Solenidade de Pentecostes
Papa Bento XVI
Regina Coeli
Domingo, 12 de junho de 2011
Prezados irmãos e irmãs,
A Solenidade do
Pentecostes, que celebramos no dia de hoje, encerra o tempo litúrgico da
Páscoa. Com efeito, o Mistério Pascal - a Paixão, Morte e Ressurreição de
Cristo, e a sua Ascensão ao Céu - encontra o seu cumprimento na poderosa efusão
do Espírito Santo sobre os Apóstolos reunidos com Maria, Mãe do Senhor, e com
os demais discípulos. Foi o «batismo» da Igreja, batismo no Espírito Santo (cf.
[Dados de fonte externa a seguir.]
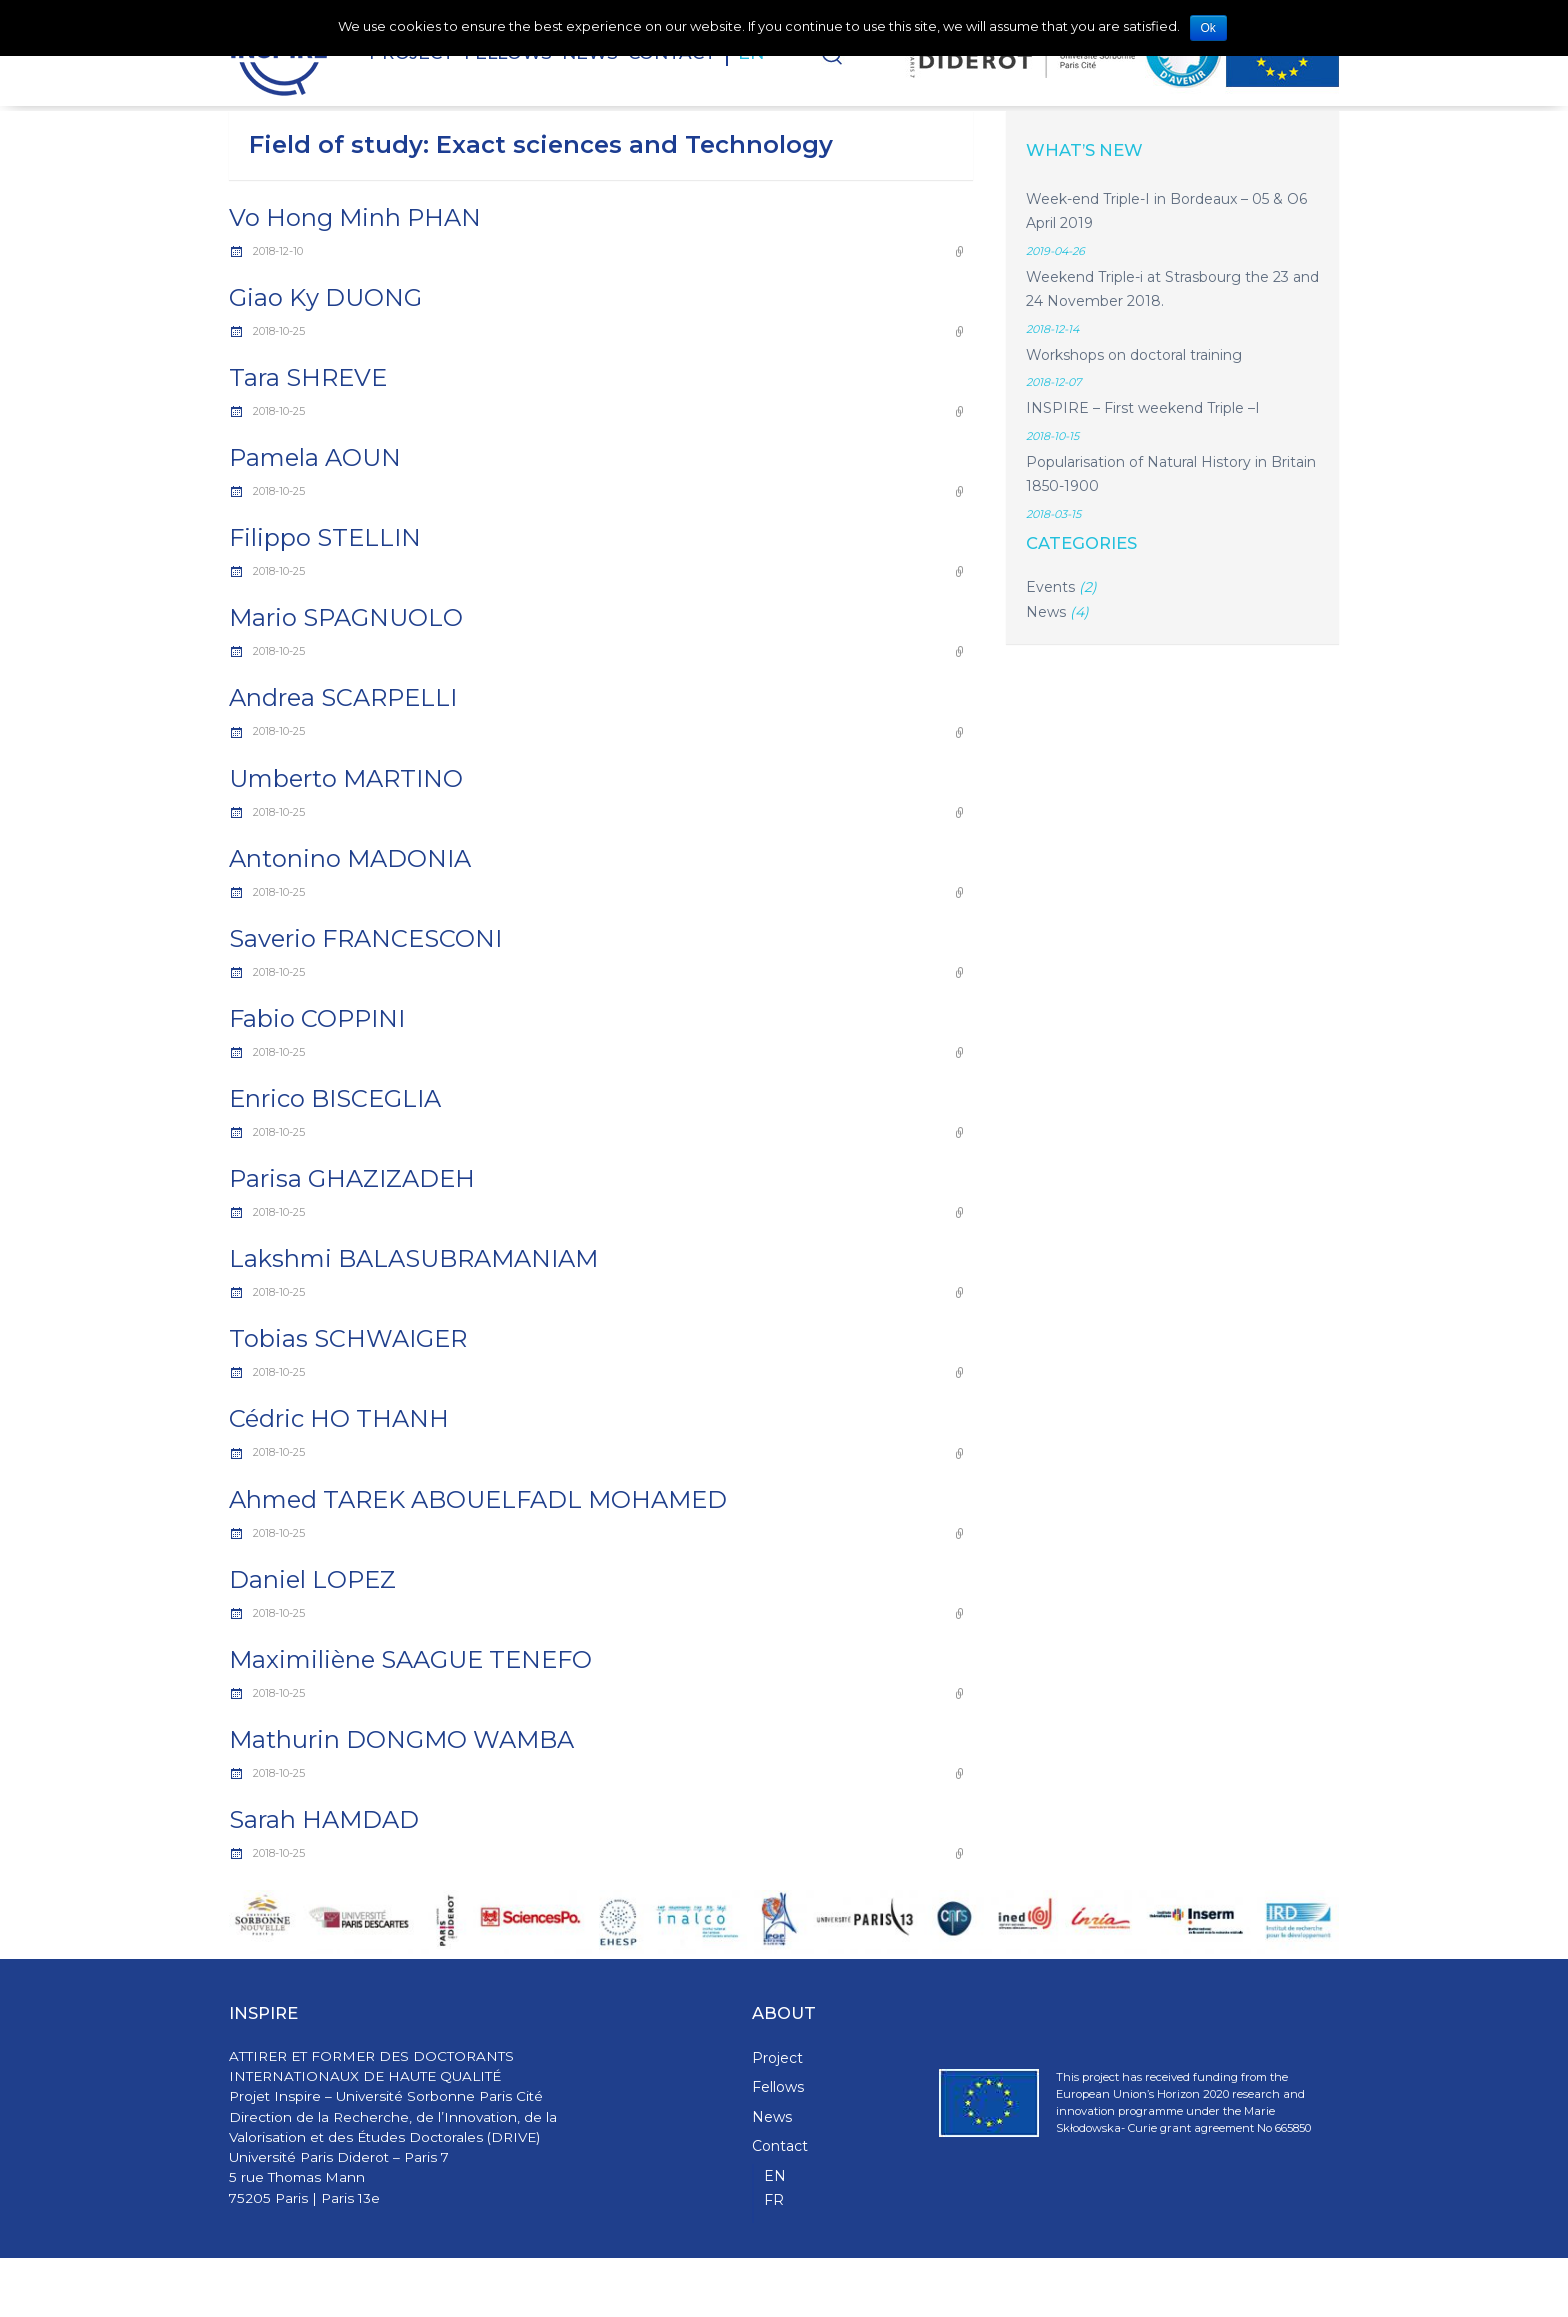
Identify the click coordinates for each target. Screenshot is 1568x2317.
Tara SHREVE (308, 377)
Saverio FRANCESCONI (365, 938)
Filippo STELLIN (325, 537)
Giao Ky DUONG (325, 297)
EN (775, 2176)
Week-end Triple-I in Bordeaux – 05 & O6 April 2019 (1166, 211)
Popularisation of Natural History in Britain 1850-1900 (1171, 474)
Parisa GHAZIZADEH (352, 1178)
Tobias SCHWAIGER (348, 1338)
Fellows (778, 2087)
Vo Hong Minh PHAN (355, 217)
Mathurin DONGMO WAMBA (401, 1739)
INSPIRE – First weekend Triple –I (1143, 408)
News (1046, 612)
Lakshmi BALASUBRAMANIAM (413, 1258)
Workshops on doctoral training (1134, 355)
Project (777, 2058)
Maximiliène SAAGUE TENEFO (410, 1659)
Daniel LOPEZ (312, 1579)
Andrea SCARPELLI (343, 697)
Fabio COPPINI (317, 1018)
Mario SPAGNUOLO (346, 617)
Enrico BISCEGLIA (335, 1098)
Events (1050, 587)
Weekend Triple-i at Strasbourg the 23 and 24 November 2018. (1172, 289)
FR (774, 2200)
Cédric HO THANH (339, 1418)
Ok (1208, 28)
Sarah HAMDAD (324, 1819)
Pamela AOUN (315, 457)
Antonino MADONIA (350, 858)
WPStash (1313, 2287)
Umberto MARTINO (346, 778)
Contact (780, 2146)
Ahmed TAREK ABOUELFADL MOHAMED (478, 1499)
At 1,5). Como narram os Atos dos Apóstolos, na manhã da festa de
Pentecostes, um fragor como que de vento investiu o Cenáculo e sobre cada um
dos discípulos desceram como que línguas de fogo (cf. At 2,2-3). São Gregório Magno comenta:
«Hoje o Espírito Santo desceu com um som repentino sobre os discípulos e
transformou as mentes de seres carnais no interior do seu amor, e enquanto
apareceram externamente línguas de fogo, no interior os corações tornaram-se flamejantes
porque, acolhendo Deus na visão do fogo, arderam suavemente por amor» (Homiliae in Evangelia XXX, 1: CCL 141, 256). A voz de Deus
diviniza a linguagem humana dos Apóstolos, que se tornam capazes de proclamar
de modo «polifônico» o único Verbo divino. O sopro do Espírito Santo enche o
universo, gera a fé, leva à verdade e predispõe a unidade entre os povos. «Quando
ouviram o barulho, juntou-se a multidão, e todos ficaram confusos, pois cada um
ouvia os discípulos falar em sua própria língua» sobre as «maravilhas de Deus»
(At 2,6.11).
O Beato Antonio
Rosmini explica que «no dia do Pentecostes dos cristãos, Deus promulgou... a
sua lei de caridade, escrevendo-a por meio do Espírito Santo não nas tábuas de
pedra, mas no coração dos Apóstolos, e através dos Apóstolos, comunicando-a
depois a toda a Igreja» (Catecismo
disposto segundo a ordem das ideias,
n. 737, Turim, 1863). O Espírito Santo, que é «Senhor que dá a vida», como
recitamos no Creio, está unido ao Pai
por meio do Filho e completa a revelação da Santíssima Trindade. Provém de Deus
como sopro da sua boca e tem o poder de santificar, abolir as divisões e
dissolver a confusão devida ao pecado. Incorpóreo e imaterial, ele distribui as
dádivas divinas e sustenta os seres vivos, a fim de que ajam em conformidade
com o bem. Como Luz inteligível dá significado à oração, dá vigor à missão
evangelizadora, faz arder os corações de quantos ouvem a alegre mensagem e
inspira a arte cristã e a melodia litúrgica.
Caros amigos, o
Espírito Santo, que cria em nós a fé no momento do nosso Batismo, permite-nos
viver como filhos de Deus, conscientes e consencientes, segundo a imagem do
Filho Unigênito. Também o poder de perdoar os pecados é um dom do Espírito
Santo; com efeito, aparecendo aos Apóstolos na noite da Páscoa, Jesus soprou
sobre eles e disse: «Recebei o Espírito Santo. A quem perdoardes os pecados, eles
lhes serão perdoados» (Jo 20,22-23).
À Virgem Maria,
templo do Espírito Santo, confiemos a Igreja, a fim de que viva sempre de Jesus
Cristo, da sua Palavra e dos seus mandamentos, e sob a ação perene do Espírito
Paráclito anuncie a todos que «Jesus é o Senhor!» (1Cor 12,3).
Fonte: Santa Sé (Homilia / Regina Coeli).